THE TASK:
Gather all lines in the entries below that include the word "four".

MATERIAL FOR THIS TASK:
= Beginning of Section =
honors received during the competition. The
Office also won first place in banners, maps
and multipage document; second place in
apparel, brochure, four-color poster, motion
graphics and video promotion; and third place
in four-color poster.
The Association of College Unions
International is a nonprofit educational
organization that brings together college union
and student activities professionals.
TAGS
= End of Section =
= Beginning of Section =
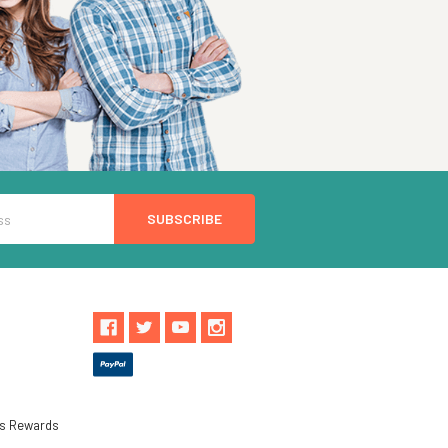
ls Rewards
= End of Section =
= Beginning of Section =
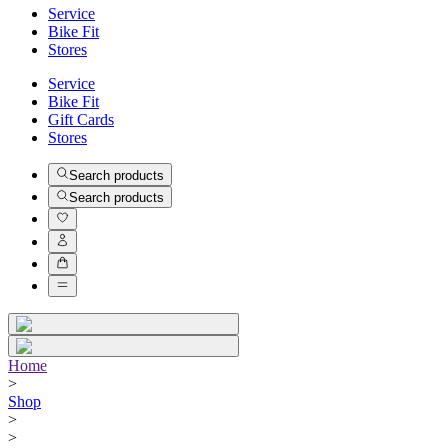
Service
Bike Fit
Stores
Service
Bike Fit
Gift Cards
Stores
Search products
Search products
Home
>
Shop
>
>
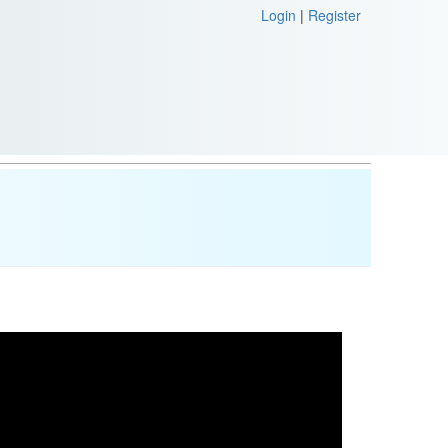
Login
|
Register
= End of Section =
RESPONSE TO THIS EXERCISE:
apparel, brochure, four-color poster, motion
in four-color poster.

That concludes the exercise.